Analyzing and Addressing Artifacts in Web-UI with XL-models

Around the time animagine started to appear, there were sporadic reports that entering certain prompts would produce artifacts. When you hear "artifact," you might think of ancient weapons, but in this context, an artifact refers to images that are not noise but somehow off.

For those who just want the solution without the details, use this.

https://github.com/hako-mikan/sd-webui-prevent-artifact

There were reports that artifacts could appear by changing the order or intensity of the input prompts, but the conditions for their occurrence were unclear, making it feel like grasping at clouds. However, there has been talk of pinpointing the cause.

Artifacts occur in the Web-UI series but not in Comfy, etc. Given that similar artifacts appear when the intensity is increased, it is speculated that there is a bug in the Web-UI's intensity calculation.
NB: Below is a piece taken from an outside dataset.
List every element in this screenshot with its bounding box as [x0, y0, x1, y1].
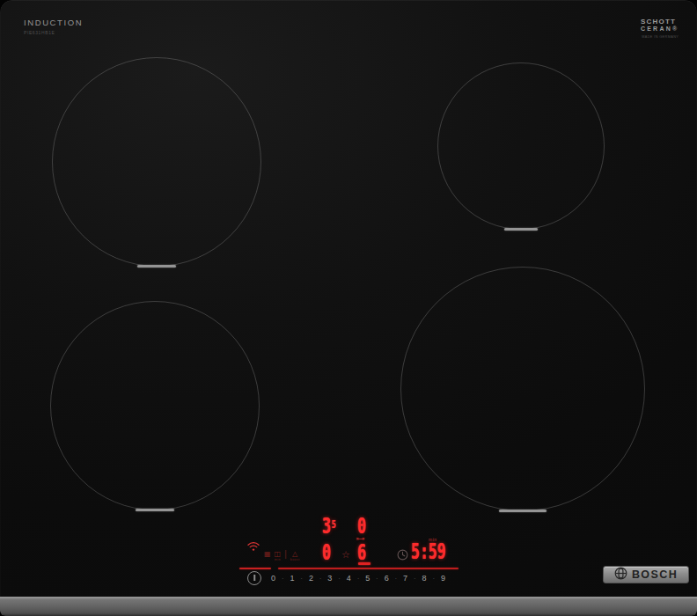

On one hand, this seems plausible, but it also feels strange. If there was a bug in the Web-UI's intensity calculation, it should have been pointed out before now, but reports only started after animagine became popular. Speaking of intensity bugs, for example, setting (mikan:1.3) would strengthen the mikan tensor by 1.3 times. However, stacking these calculations and ending up with an intensity like 10 seems odd. Even with complex prompts like (kotatu,(mikan:1.3), cat:1.5), the issue shouldn't occur unless the combined intensity exceeds 2.

There were also reports that artifacts could appear just by changing the order of prompts, suggesting that intensity alone does not explain the phenomenon.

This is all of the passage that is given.